The scripts in this repository are used to calculated distances and minimal splits in phylogenetic trees of archaeal and bacterial species.
The split calculation algorithm is a modified version of the Fitch algorithm.
input: newick file with labels at nodes. as this program calculates the minimum number of splits needed to separate archaeal and bacterial species, it expects to have leave labels partitioned into archaeal and bacterial genes whose identifier should start with either 'a' or 'b' for archaeal or bacterial. other identifiers are ignored.
call: perl detectSplits.pl tree.newick
output (tab separated):
NumberOfSplits support1 support2 numArchaealGenes numBacterialGenes numOtherGenes
Depending on the program used to reconstruct phylogenetic trees (i.e. FastTree or IQTREE), the resulting newick tree will contain distinct numbers of support values are its nodes. This program is able to read two different support values (separated by ';') and output the support value written at the split node. If there are several split nodes, the program outputs the average support values for all the nodes. If only one support value is given in the tree, the other one is set to 0 in the output.
In case node identifiers cannot be identified as 'a' or 'b', they will be ignored and counted as 'others'.
input: newick file with distances and labels at nodes. If labels are not unique or do not exist, they will be created using numbers. The output file contains a square matrix with tree node labels as identifier and pairwise distances between the nodes in the tree based on tree distances.
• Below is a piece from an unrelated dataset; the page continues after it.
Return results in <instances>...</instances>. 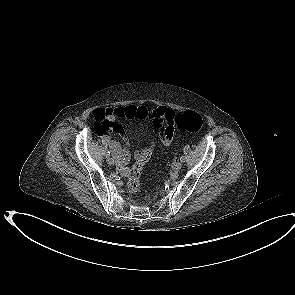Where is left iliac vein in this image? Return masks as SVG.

call: perl newickDistMatrix.pl tree.newick outfile.mat
additional output (tab separated): avDistAB avDistAA avDistBB avCurMinAB avCurMinAA avCurMinBB Dav Dmin
avDistAB: average pairwise distance between archaeal and bacterial genes in the newick tree
avDistAA: average pairwise distance between archaeal and archaeal genes in the newick tree
avDistBB: average pairwise distance between bacterial and bacterial genes in the newick tree
avCurMinAB: average of only minimal pairwise distances between archaeal and bacterial genes
avCurMinAA: average of only minimal pairwise distances between archaeal and archaeal genes
avCurMinBB: average of only minimal pairwise distances between bacterial and bacterial genes
Dav: (0.5*(avDistAA+avDistBB))/avDistAB
Dmin: (min(avDistAA,avDistBB))/avDistAB
The example newick tree is called COG4883_taxid.newick and can be found in the repository.
perl detectSplitsTaxID20.pl COG4883_taxid.newick
2 0.908 0.000 17 2 0
perl newickDistMatrix.pl COG4883_taxid.newick COG4883_taxid.newick.mat
0.997009117647059 0.827864264705882 0.78371 0.961524736842105 0.467820588235294 0.78371 0.808204376560365 0.650805195270193
The matrix output file COG4883_taxid.newick.mat can be found in the repository, too.